While these plants can cause temporary irritation, they have a history of being used to treat a variety of ailments. In fact, many Native American tribes used stinging nettle as a medicinal plant, according to Haines.
“There are actually some people with arthritis that get relief from the arthritis by getting stung by stinging nettle,” says Glen Mittelhauser, director of the Maine Natural History Observatory in Gouldsboro and author of “Sedges of Maine – A Field Guide to Cyperaceae” and “The Plants of Acadia National Park.”
“One of the reasons I know about this plant is I have hay fever — grass pollen mostly sets me off — and stinging nettle offers some relief to people with hay fever if brewed as a tea,” Mittelhauser said.

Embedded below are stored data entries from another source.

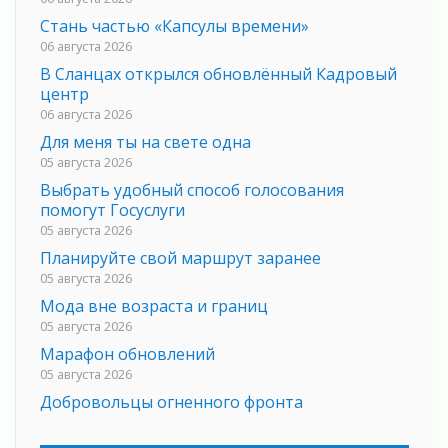
Стань частью «Капсулы времени»
06 августа 2026
В Сланцах открылся обновлённый Кадровый
центр
06 августа 2026
Для меня ты на свете одна
05 августа 2026
Выбрать удобный способ голосования
помогут Госуслуги
05 августа 2026
Планируйте свой маршрут заранее
05 августа 2026
Мода вне возраста и границ
05 августа 2026
Марафон обновлений
05 августа 2026
Добровольцы огненного фронта
05 августа 2026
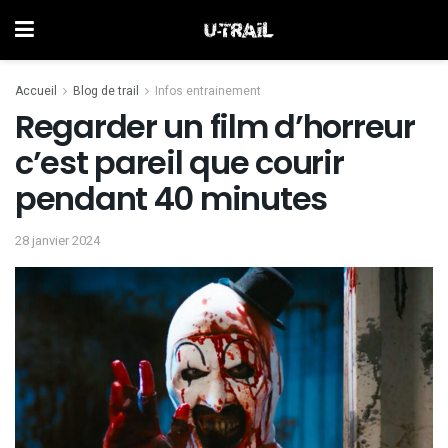
Accueil
Blog de trail
Infos entrainement
Regarder un film d’horreur
c’est pareil que courir
pendant 40 minutes
28 janvier 2024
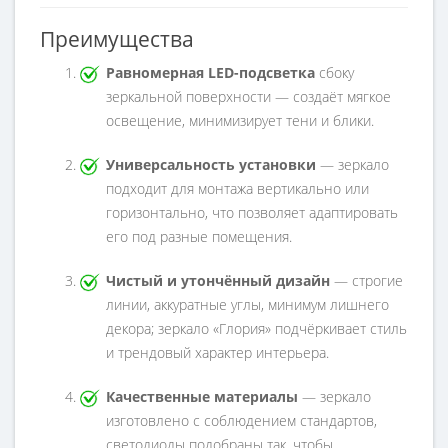
Преимущества
Равномерная LED-подсветка
сбоку
зеркальной поверхности — создаёт мягкое
освещение, минимизирует тени и блики.
Универсальность установки
— зеркало
подходит для монтажа вертикально или
горизонтально, что позволяет адаптировать
его под разные помещения.
Чистый и утончённый дизайн
— строгие
линии, аккуратные углы, минимум лишнего
декора; зеркало «Глория» подчёркивает стиль
и трендовый характер интерьера.
Качественные материалы
— зеркало
изготовлено с соблюдением стандартов,
светодиоды подобраны так, чтобы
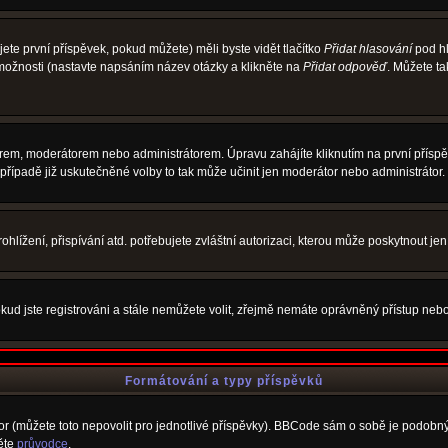
te první příspěvek, pokud můžete) měli byste vidět tlačítko
Přidat hlasování
pod hl
 možnosti (nastavte napsáním název otázky a klikněte na
Přidat odpověď
. Můžete t
rem, moderátorem nebo administrátorem. Úpravu zahájíte kliknutím na první příspěv
řípadě již uskutečněné volby to tak může učinit jen moderátor nebo administrátor.
lížení, přispívání atd. potřebujete zvláštní autorizaci, kterou může poskytnout jen 
kud jste registrováni a stále nemůžete volit, zřejmě nemáte oprávněný přístup nebo
Formátování a typy příspěvků
 (můžete toto nepovolit pro jednotlivé příspěvky). BBCode sám o sobě je podobný s
něte
průvodce
.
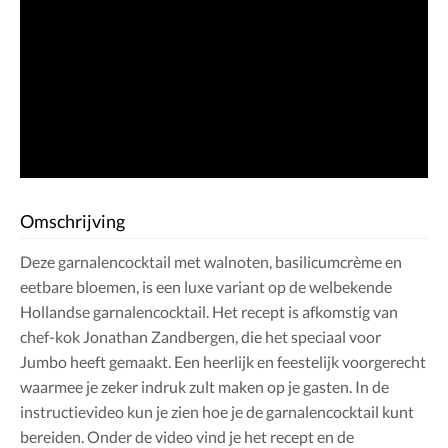
Omschrijving
Deze garnalencocktail met walnoten, basilicumcrème en
eetbare bloemen, is een luxe variant op de welbekende
Hollandse garnalencocktail. Het recept is afkomstig van
chef-kok Jonathan Zandbergen, die het speciaal voor
Jumbo heeft gemaakt. Een heerlijk en feestelijk voorgerecht
waarmee je zeker indruk zult maken op je gasten. In de
instructievideo kun je zien hoe je de garnalencocktail kunt
bereiden. Onder de video vind je het recept en de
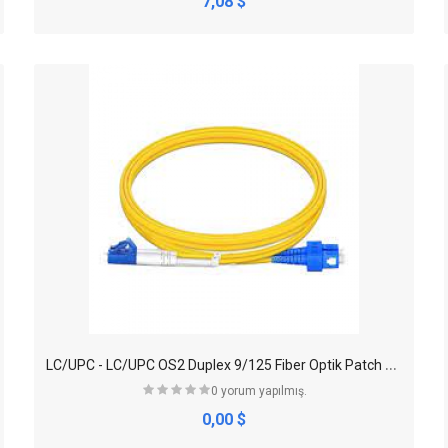
7,08 $
L
C/UPC - LC/UPC OS2 Duplex 9/125 Fiber Optik Patch Cord
0 yorum yapılmış.
0,00 $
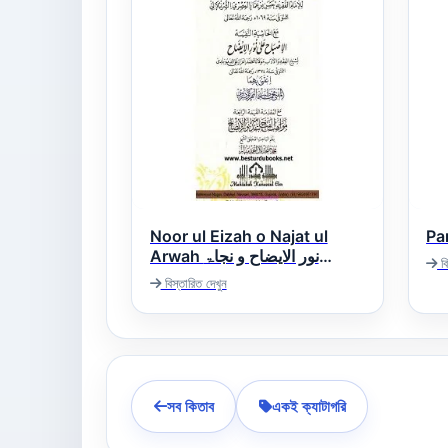
Noor ul Eizah o Najat ul
Arwah نور الایضاح و نجاۃ
বি
الارواح
বিস্তারিত দেখুন
সব কিতাব
একই ক্যাটাগরি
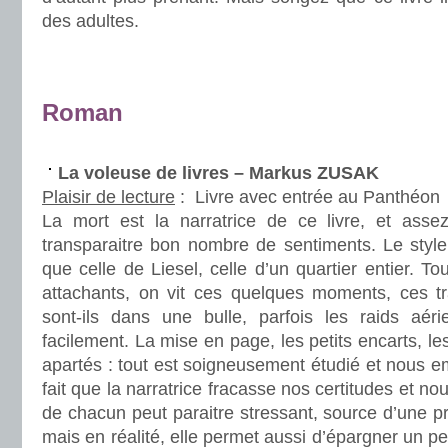
des adultes.
.
.
Roman
.
La voleuse de livres – Markus ZUSAK
Plaisir de lecture
:
Livre avec entrée au Panthéon
La mort est la narratrice de ce livre, et assez
transparaitre bon nombre de sentiments. Le style s
que celle de Liesel, celle d’un quartier entier. T
attachants, on vit ces quelques moments, ces tr
sont-ils dans une bulle, parfois les raids aérie
facilement. La mise en page, les petits encarts, le
apartés : tout est soigneusement étudié et nous 
fait que la narratrice fracasse nos certitudes et nou
de chacun peut paraitre stressant, source d’une pr
mais en réalité, elle permet aussi d’épargner un peu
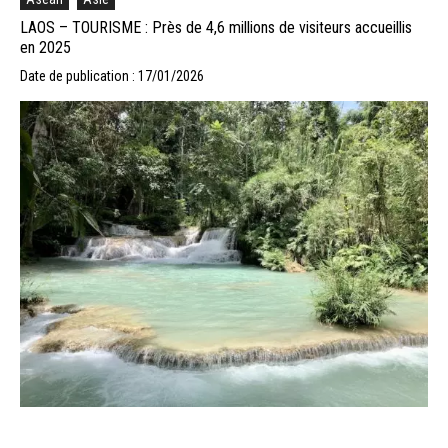
LAOS – TOURISME : Près de 4,6 millions de visiteurs accueillis
en 2025
Date de publication : 17/01/2026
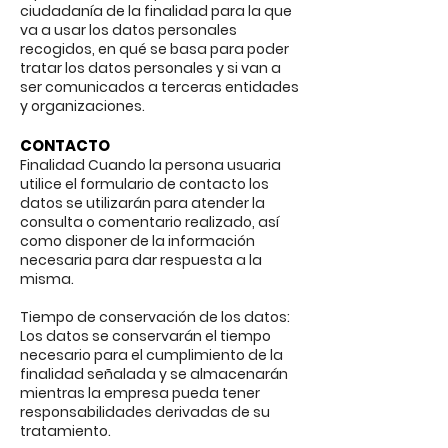
ciudadanía de la finalidad para la que
va a usar los datos personales
recogidos, en qué se basa para poder
tratar los datos personales y si van a
ser comunicados a terceras entidades
y organizaciones.
CONTACTO
Finalidad Cuando la persona usuaria
utilice el formulario de contacto los
datos se utilizarán para atender la
consulta o comentario realizado, así
como disponer de la información
necesaria para dar respuesta a la
misma.
Tiempo de conservación de los datos:
Los datos se conservarán el tiempo
necesario para el cumplimiento de la
finalidad señalada y se almacenarán
mientras la empresa pueda tener
responsabilidades derivadas de su
tratamiento.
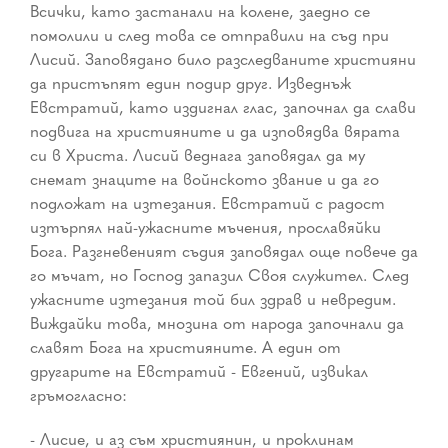
Всички, като застанали на колене, заедно се
помолили и след това се отправили на съд при
Лисий. Заповядано било разследваните християни
да пристъпят един подир друг. Изведнъж
Евстратий, като издигнал глас, започнал да слави
подвига на християните и да изповядва вярата
си в Христа. Лисий веднага заповядал да му
снемат знаците на войнското звание и да го
подложат на изтезания. Евстратий с радост
изтърпял най-ужасните мъчения, прославяйки
Бога. Разгневеният съдия заповядал още повече да
го мъчат, но Господ запазил Своя служител. След
ужасните изтезания той бил здрав и невредим.
Виждайки това, мнозина от народа започнали да
славят Бога на християните. А един от
другарите на Евстратий - Евгений, извикал
гръмогласно:
- Лисие, и аз съм християнин, и проклинам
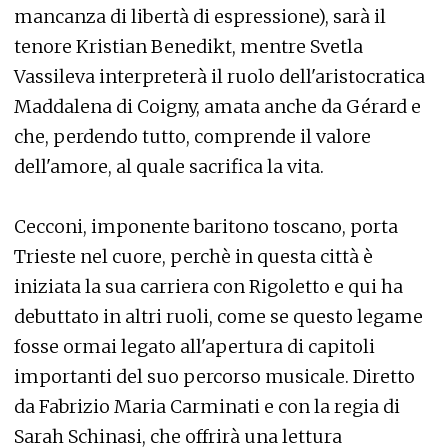
mancanza di libertà di espressione), sarà il
tenore Kristian Benedikt, mentre Svetla
Vassileva interpreterà il ruolo dell'aristocratica
Maddalena di Coigny, amata anche da Gérard e
che, perdendo tutto, comprende il valore
dell'amore, al quale sacrifica la vita.
Cecconi, imponente baritono toscano, porta
Trieste nel cuore, perchè in questa città è
iniziata la sua carriera con Rigoletto e qui ha
debuttato in altri ruoli, come se questo legame
fosse ormai legato all'apertura di capitoli
importanti del suo percorso musicale. Diretto
da Fabrizio Maria Carminati e con la regia di
Sarah Schinasi, che offrirà una lettura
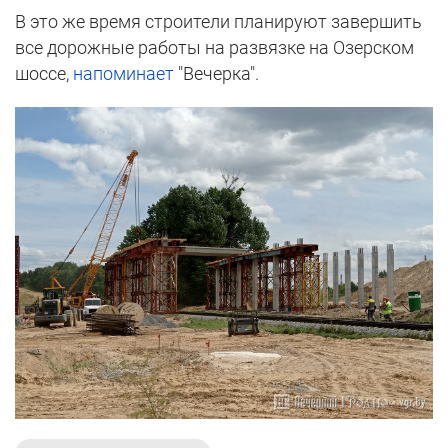
В это же время строители планируют завершить
все дорожные работы на развязке на Озерском
шоссе,
напоминает
"Вечерка".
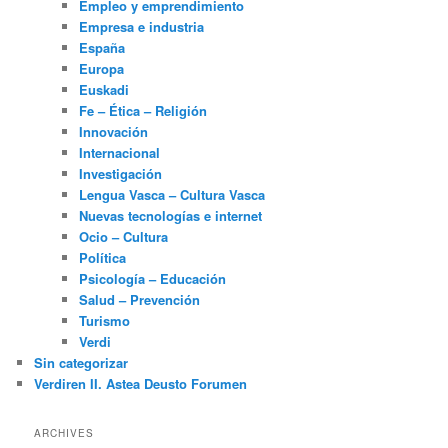
Empleo y emprendimiento
Empresa e industria
España
Europa
Euskadi
Fe – Ética – Religión
Innovación
Internacional
Investigación
Lengua Vasca – Cultura Vasca
Nuevas tecnologías e internet
Ocio – Cultura
Política
Psicología – Educación
Salud – Prevención
Turismo
Verdi
Sin categorizar
Verdiren II. Astea Deusto Forumen
ARCHIVES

According to Haines, the plant can also be used to help combat gingivitis and halitosis. Taken for prolonged periods, it can also be useful for treating eczema, hemorrhaging and diarrhea, kidney infections and kidney stones, bronchitis and asthma. And stinging nettle teas are known to strengthen and support the body and promote relaxation.
In addition, stinging nettle is an ideal plant to make cordage, such as bow-drill strings for friction fires, according to Haines. Strong cordage can be made from its dried stems in the fall.
“You can cook it up as a green as well,” said Mittelhauser. “When you boil it, the needles, the sharp hairs that the toxin is in, get broken down.
So in the end, it seems that stinging nettle, as troublesome as it can be, has the potential to do a lot more good than bad.
The bumps it caused on my legs disappeared after about an hour, and now that I actually know what happened, the whole debacle is actually a bit comical.
While stinging nettle is annoying, it’s not as bad as poison ivy, which can leave a painful rash that’s been known to leave scars. Also in Maine is a plant called cow parsnip, which can cause skin to blister.
“Cow parsnip is actually phototoxic, which means it actually needs the sun to activate,” says Mittelhauser, who is currently working on a Maine island where cow parsnip is growing. “So if you get its sap on your hands or anywhere, it can react and raise some major welts that for some folks last for years.”
Fortunately, Mittelhauser hasn’t had any bad reactions to cow parsnip. Some people are more sensitive to certain toxins than others. That explains why my skin developed bumps from the stinging nettle while Derek’s skin did not. (His leg hair may have also helped protect him.)
To recover from our run-in with stinging nettle, Derek, Oreo and I visited the nearby Triplet Park on Wood Lane in Unity, where we basked in the sun and enjoyed the flower gardens. We’d had enough of the woods for the day.